佐渡トキ保護センター(新潟県佐渡市)の野生復帰ステーション順化ケージで、放鳥に向け訓練中だったトキ9羽が死に、1羽が負傷した問題で、環境省は11日、トキを襲った小動物がテンと判明したと発表した。雪の上に残された足跡から分かった。センターの金子良則獣医師によると、ケージの天井付近に侵入したような跡があり、ここから入った可能性が高い。

  [フォト]ケージ周辺にはテンの足跡が…

 監視カメラに記録された音声でトキの鳴き声を分析した結果、通常とは異なる大きな声で鳴いている時刻が10回あり、その前後に襲われたとみられる。鳴き声があったのは、9日の午後8時17分から午後11時17分にかけての計9回。10日は午前5時45分の1回。

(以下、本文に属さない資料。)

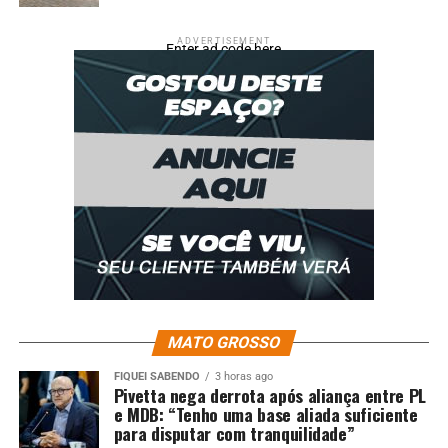
ADVERTISEMENT
Enter ad code here
MATO GROSSO
FIQUEI SABENDO
3 horas ago
Pivetta nega derrota após aliança entre PL
e MDB: “Tenho uma base aliada suficiente
para disputar com tranquilidade”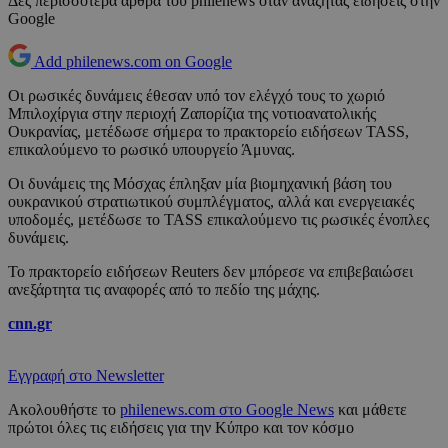
Δες περισσότερα άρθρα του philenews όταν αναζητάς ειδήσεις στην
Google
Add philenews.com on Google
Οι ρωσικές δυνάμεις έθεσαν υπό τον ελέγχό τους το χωριό
Μπιλοχίργια στην περιοχή Ζαπορίζια της νοτιοανατολικής
Ουκρανίας, μετέδωσε σήμερα το πρακτορείο ειδήσεων TASS,
επικαλούμενο το ρωσικό υπουργείο Άμυνας.
Οι δυνάμεις της Μόσχας έπληξαν μία βιομηχανική βάση του
ουκρανικού στρατιωτικού συμπλέγματος, αλλά και ενεργειακές
υποδομές, μετέδωσε το TASS επικαλούμενο τις ρωσικές ένοπλες
δυνάμεις.
Το πρακτορείο ειδήσεων Reuters δεν μπόρεσε να επιβεβαιώσει
ανεξάρτητα τις αναφορές από το πεδίο της μάχης.
cnn.gr
Εγγραφή στο Newsletter
Ακολουθήστε το
philenews.com στο Google News
και μάθετε
πρώτοι όλες τις ειδήσεις για την Κύπρο και τον κόσμο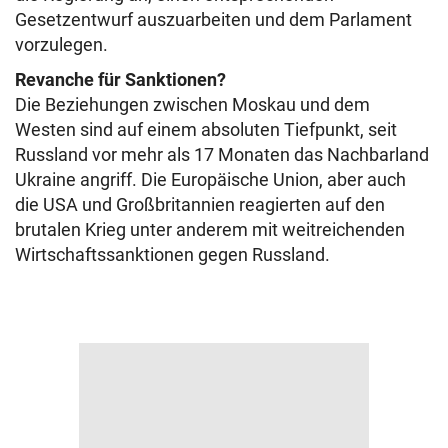
Gesetzentwurf auszuarbeiten und dem Parlament
vorzulegen.
Revanche für Sanktionen?
Die Beziehungen zwischen Moskau und dem
Westen sind auf einem absoluten Tiefpunkt, seit
Russland vor mehr als 17 Monaten das Nachbarland
Ukraine angriff. Die Europäische Union, aber auch
die USA und Großbritannien reagierten auf den
brutalen Krieg unter anderem mit weitreichenden
Wirtschaftssanktionen gegen Russland.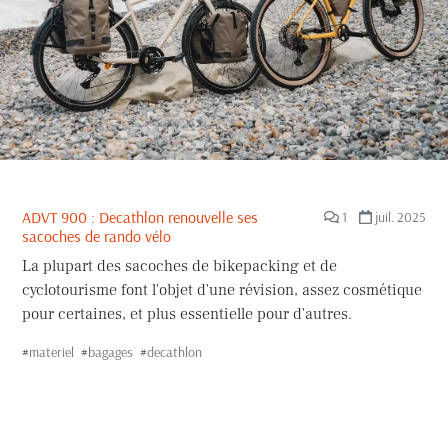
ADVT 900 : Decathlon renouvelle ses
1
juil. 2025
sacoches de rando vélo
La plupart des sacoches de bikepacking et de
cyclotourisme font l'objet d'une révision, assez cosmétique
pour certaines, et plus essentielle pour d'autres.
#
materiel
#
bagages
#
decathlon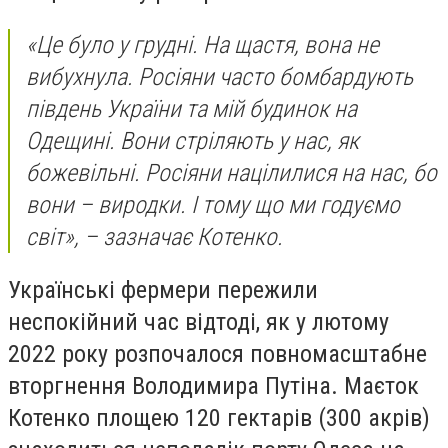
«Це було у грудні. На щастя, вона не
вибухнула. Росіяни часто бомбардують
південь України та мій будинок на
Одещині. Вони стріляють у нас, як
божевільні. Росіяни націлилися на нас, бо
вони – виродки. І тому що ми годуємо
світ», – зазначає Котенко.
Українські фермери пережили
неспокійний час відтоді, як у лютому
2022 року розпочалося повномасштабне
вторгнення Володимира Путіна. Маєток
Котенко площею 120 гектарів (300 акрів)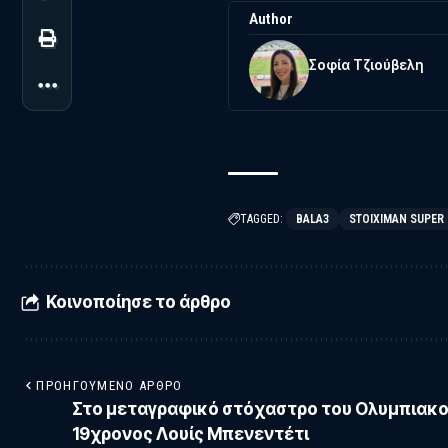
Author
Σοφία Τζιούβελη
TAGGED:
BALA3
STOIXIMAN SUPER
Κοινοποίησε το άρθρο
ΠΡΟΗΓΟΎΜΕΝΟ ΆΡΘΡΟ
Στο μεταγραφικό στόχαστρο του Ολυμπιακο
19χρονος Λουίς Μπενεντέτι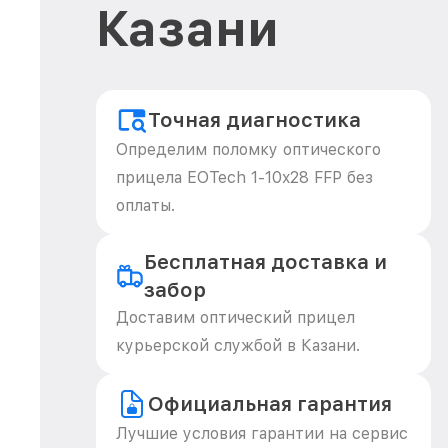
Казани
Точная диагностика
Определим поломку оптического
прицела EOTech 1-10x28 FFP без
оплаты.
Бесплатная доставка и
забор
Доставим оптический прицел
курьерской службой в Казани.
Официальная гарантия
Лучшие условия гарантии на сервис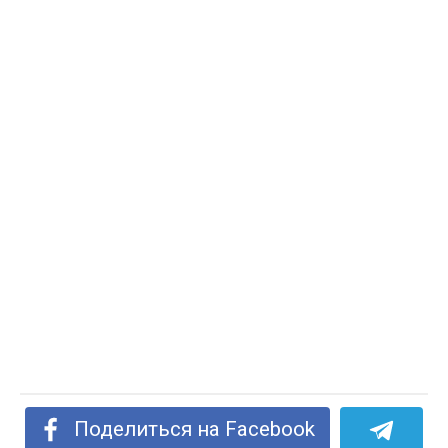
Поделиться на Facebook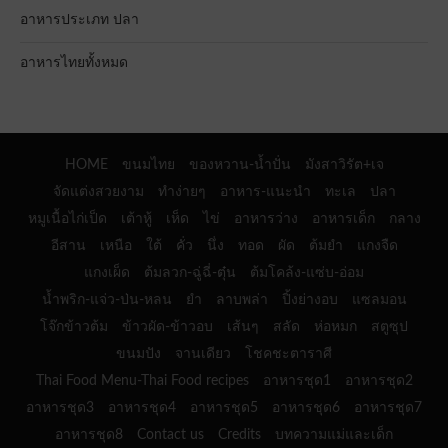
อาหารประเภท ปลา
อาหารไทยทั้งหมด
HOME
ขนมไทย
ของหวาน-น้ำปั่น
มังสาวิรัต+เจ
จัดแต่งสวยงาม
ทำง่ายๆ
อาหาร-แนะนำ
ทะเล
ปลา
หมูเนื้อไก่เป็ด
เต้าหู้
เห็ด
ไข่
อาหารว่าง
อาหารเด็ก
กลาง
อีสาน
เหนือ
ใต้
คั่ว
นึ่ง
ทอด
ผัด
ต้มยำ
แกงจืด
แกงเผ็ด
ต้มลวก-ฉู่ฉี่-ตุ๋น
ต้มโคล้ง-แซ่บ-อ่อม
น้ำพริก-แจ่ว-ป่น-หลน
ยำ
ลาบพล่า
ปิ้งย่างอบ
แซลมอน
โจ๊กข้าวต้ม
ข้าวผัด-ข้าวอบ
เส้นๆ
สลัด
ห่อหมก
สตูซุป
ขนมปัง
จานเดียว
โชคชะตาราศี
Thai Food Menu-Thai Food recipes
อาหารชุด1
อาหารชุด2
อาหารชุด3
อาหารชุด4
อาหารชุด5
อาหารชุด6
อาหารชุด7
อาหารชุด8
Contact us
Credits
บทความแม่และเด็ก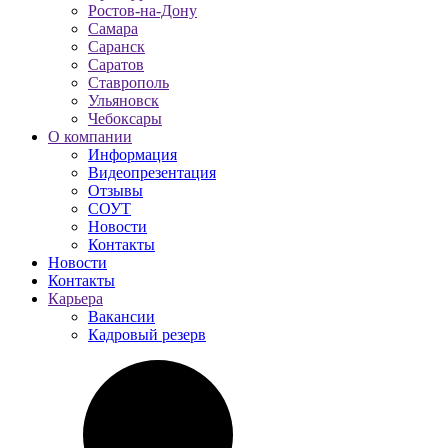
Ростов-на-Дону
Самара
Саранск
Саратов
Ставрополь
Ульяновск
Чебоксары
О компании
Информация
Видеопрезентация
Отзывы
СОУТ
Новости
Контакты
Новости
Контакты
Карьера
Вакансии
Кадровый резерв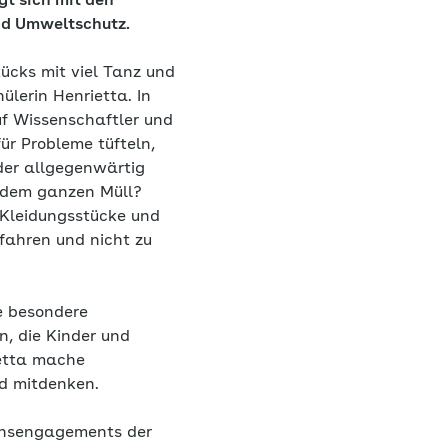
gt sich mit den
d Umweltschutz.
ücks mit viel Tanz und
lerin Henrietta. In
auf Wissenschaftler und
für Probleme tüfteln,
der allgegenwärtig
 dem ganzen Müll?
 Kleidungsstücke und
fahren und nicht zu
e besondere
, die Kinder und
ietta mache
nd mitdenken.
ionsengagements der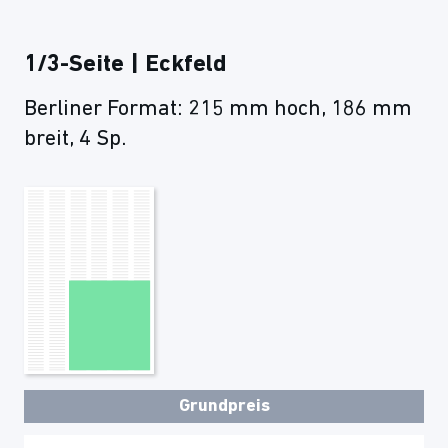
1/3-Seite | Eckfeld
Berliner Format: 215 mm hoch, 186 mm
breit, 4 Sp.
Grundpreis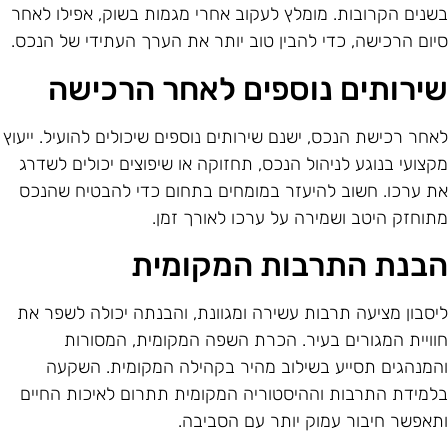
שנים הקרובות. מומלץ לעקוב אחרי מגמות בשוק, אפילו לאחר
יום הרכישה, כדי להבין טוב יותר את הערך העתידי של הנכס.
ירותים נוספים לאחר הרכישה
אחר רכישת הנכס, ישנם שירותים נוספים שיכולים להועיל. ייעוץ
קצועי בנוגע לניהול הנכס, תחזוקה או שיפוצים יכולים לשדרג
ת ערכו. חשוב להיעזר במומחים בתחום כדי להבטיח שהנכס
תוחזק היטב ושמירה על ערכו לאורך זמן.
בנת התרבות המקומית
יסבון מציעה תרבות עשירה ומגוונת, והבנתה יכולה לשפר את
וויית המגורים בעיר. הכרת השפה המקומית, המסורות
המנהגים תסייע בשילוב מהיר בקהילה המקומית. השקעה
למידת התרבות וההיסטוריה המקומית תתרום לאיכות החיים
תאפשר חיבור עמוק יותר עם הסביבה.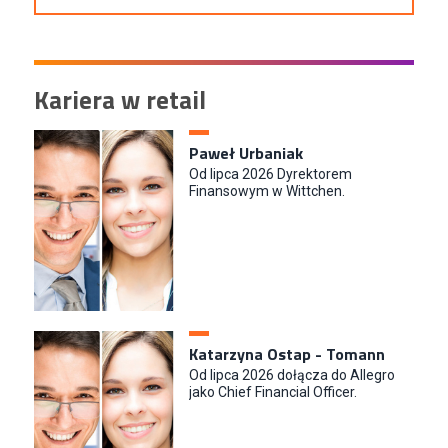
Kariera w retail
Paweł Urbaniak
Od lipca 2026 Dyrektorem
Finansowym w Wittchen.
Katarzyna Ostap - Tomann
Od lipca 2026 dołącza do Allegro
jako Chief Financial Officer.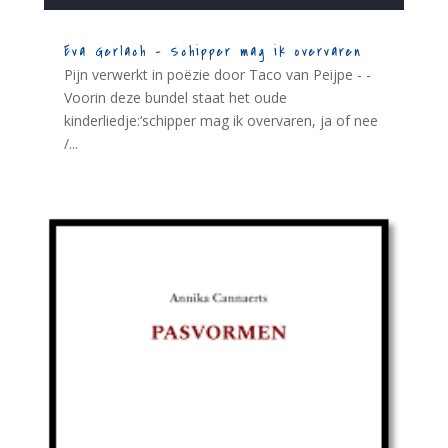
Eva Gerlach – Schipper mag ik overvaren
Pijn verwerkt in poëzie door Taco van Peijpe - -
Voorin deze bundel staat het oude
kinderliedje:‘schipper mag ik overvaren, ja of nee
/...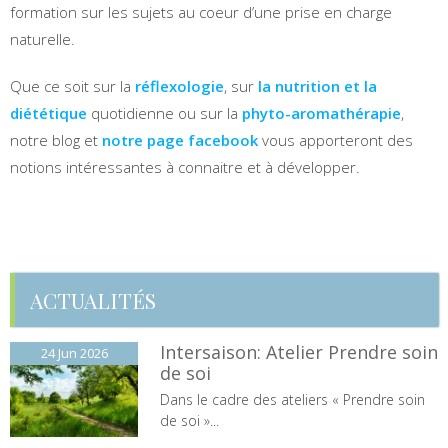
formation sur les sujets au coeur d’une prise en charge
naturelle.
Que ce soit sur la
réflexologie
, sur
la nutrition et la
diététique
quotidienne ou sur la
phyto-aromathérapie
,
notre blog et
notre page facebook
vous apporteront des
notions intéressantes à connaitre et à développer.
ACTUALITÉS
Intersaison: Atelier Prendre soin
24 Jun
2026
de soi
Dans le cadre des ateliers « Prendre soin
de soi »...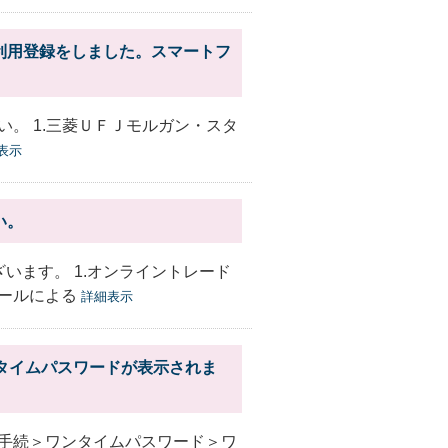
利用登録をしました。スマートフ
。
。 1.三菱ＵＦＪモルガン・スタ
表示
い。
います。 1.オンライントレード
ールによる
詳細表示
ンタイムパスワードが表示されま
手続＞ワンタイムパスワード＞ワ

 環境省によると、10日夕方時点の監視カメラの画像でもケージ内に小動物がいるのが確認されており、テンがケージ内にとどまっているとみて捕獲用のわなを仕掛ける準備をしている。

 野生復帰ステーションでは11日、環境省やセンターの職員らが、侵入経路を特定するため調査を始め、金網に小動物が入りこむすき間がなかったか調べた。

 テンはネコ目イタチ科の哺乳(ほにゅう)類で本州、四国、九州の森林に生息する。体長約40~50センチ。夜行性で野鳥、ネズミ、昆虫、木の実などを食べる。